MichealVo commented 2 years ago

Error executing process > 'pipeline:split_bam (1)'

Caused by: Process pipeline:split_bam (1) terminated with an error exit status (1)

Command executed:

seqkit bam -j 4 -N 10 fastq_reads_aln_sorted.bam -o bam_bundles/ mv bam_bundles/ . for f in :*; do mv -v "$f" $(echo "$f" | tr ':' '-'); done

Command exit status: 1

Command output: (empty)

Command error: [INFO] Creating BAM bundles from file: fastq_reads_aln_sorted.bam [INFO] Minimum reads per bundle: 10 [INFO] Output directory: bam_bundles/ Bundle Chrom Start End NrRecs NrLoci [INFO] Written 0 BAM records to 0 loci and 1 bundles. mv: cannot stat 'bam_bundles/*': No such file or directory

nrhorner commented 2 years ago

Hi. I'm sorrry that you're having problems with the workflow.
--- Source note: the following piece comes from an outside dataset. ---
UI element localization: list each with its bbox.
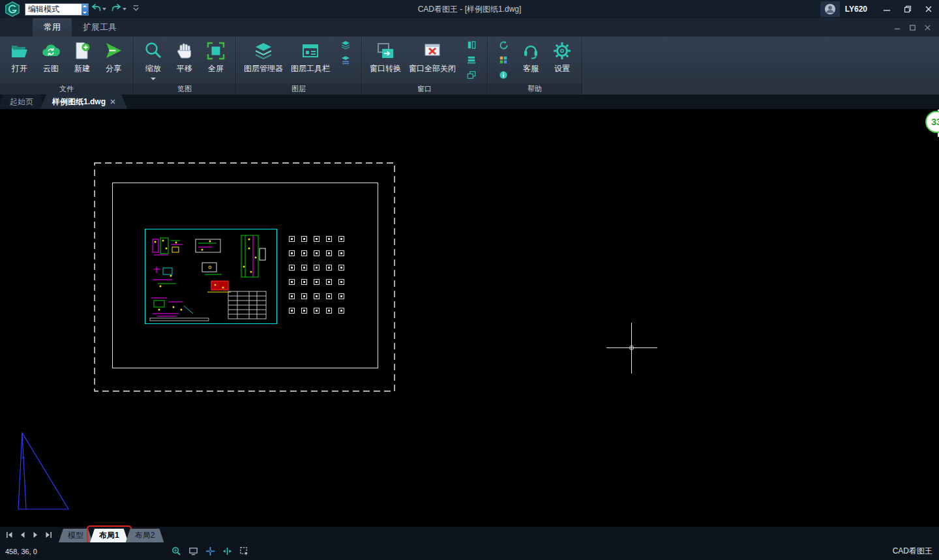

Could you post the nextflow.log and the output of nextflow info epi2me-labs/wf-isoforms please?

MichealVo commented 2 years ago

Here is the information I have got after typing the command: ./nextflow info epi2me-labs/wf-isoforms

(base) ubuntu@kingspeak:~/wf-isoforms$ ./nextflow info epi2me-labs/wf-isoforms project name: epi2me-labs/wf-isoforms repository : https://github.com/epi2me-labs/wf-isoforms local path : /home/ubuntu/.nextflow/assets/epi2me-labs/wf-isoforms main script : main.nf description : RNA/cDNA isoform analysis workflow author : Oxford Nanopore Technologies revisions :

master (default) prerelease v0.1.0 [t] v0.1.1 [t]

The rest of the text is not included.